Beberapa waktu terakhir, netizen diramaikan dengan hal-hal yang lumayan kontroversial. Mulai dari ustadz Abdul Somad yang berpendapat bahwa permainan catur itu haram, reuni 212, komparasi Presiden Sukarno dengan Nabi oleh bu Sukmawati, hingga ceramah Gus Muwafiq yang lumayan ”seram” tentang kondisi kelahiran dan masa kecil kanjeng Nabi SAW.

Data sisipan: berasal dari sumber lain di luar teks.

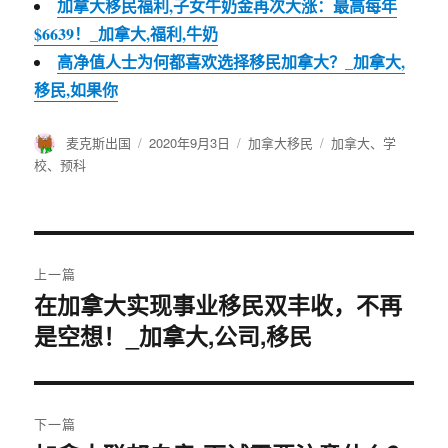
加拿大移民福利,子女牛奶金再次大涨：最高每年
$6639！_加拿大,福利,牛奶
高净值人士为何都喜欢选择移民加拿大？_加拿大,
移民,如果你
作
麦克斯出国
发
2020年9月3日
分
加拿大移民
标
加拿大
、
学
者
布
类
签
校
、
预科
于
文
上一篇
章
在加拿大实现事业移民双丰收，不再
上
是空想！_加拿大,公司,移民
篇
导
文
航
章：
下一篇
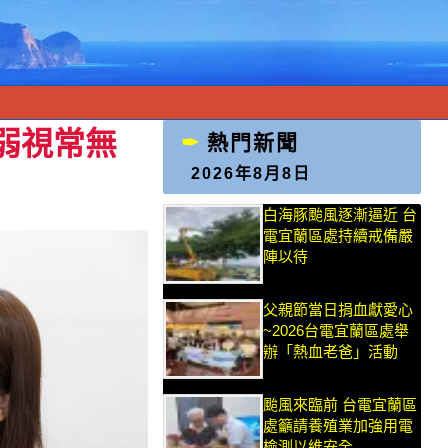
弱視常無
熱門新聞
2026年8月8日
白海豚颱風逐漸逼近 台
電宜蘭區處持續戒備嚴
陣以待
父親節當日捐血獻愛心
~2026台電宜蘭區處舉
辦「熱血老爸」活動
颱風來臨前 台電宜蘭區
處籲請養殖業加強用電
檢測以維安全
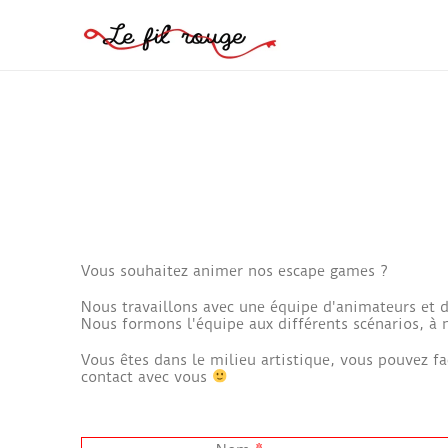
Vous souhaitez animer nos escape games ?
Nous travaillons avec une équipe d'animateurs et d'
Nous formons l'équipe aux différents scénarios, à n
Vous êtes dans le milieu artistique, vous pouvez fa
contact avec vous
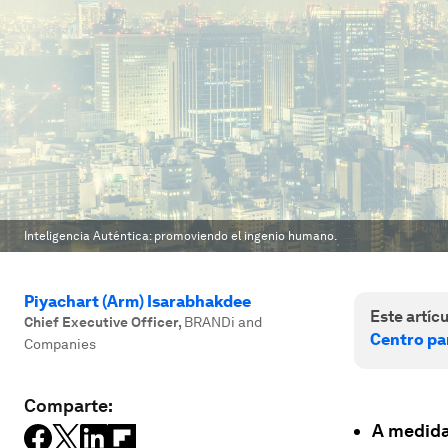
Inteligencia Auténtica: promoviendo el ingenio humano.
Piyachart (Arm) Isarabhakdee
Este artícu
Chief Executive Officer
,
BRANDi and
Centro pa
Companies
Comparte:
A medida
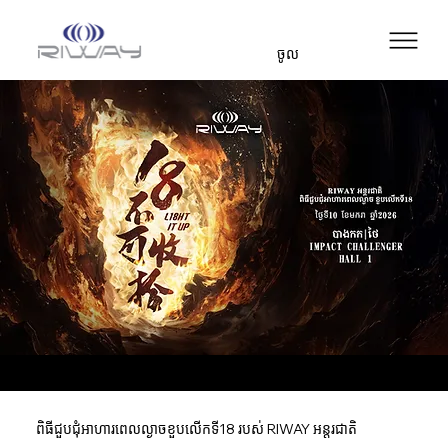
ចូល
ពិធីជួបជុំអាហារពេលល្ងាចខួបលើកទី18 របស់ RIWAY អន្តរជាតិ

Pro-kontra seperti ini sebenarnya wajar terjadi di ranah keilmuan agama (kecuali pertanyaan aneh bu Sukmawati), bukan tentang siapa yang mengatakannya, tapi tentang seberapa ilmiah pendapat itu bisa dipertanggung jawabkan. Anehnya, beberapa hal ini ramai karena menjadi perbincangan netizen yang cenderung fanatik buta dan terkesan melihat siapa yang berbicara. Jika yang berbicara adalah kelompoknya, mereka akan membela mati-matian. Tapi jika yang berbicara adalah kubu sebelah, mereka akan membullynya habis-habisan.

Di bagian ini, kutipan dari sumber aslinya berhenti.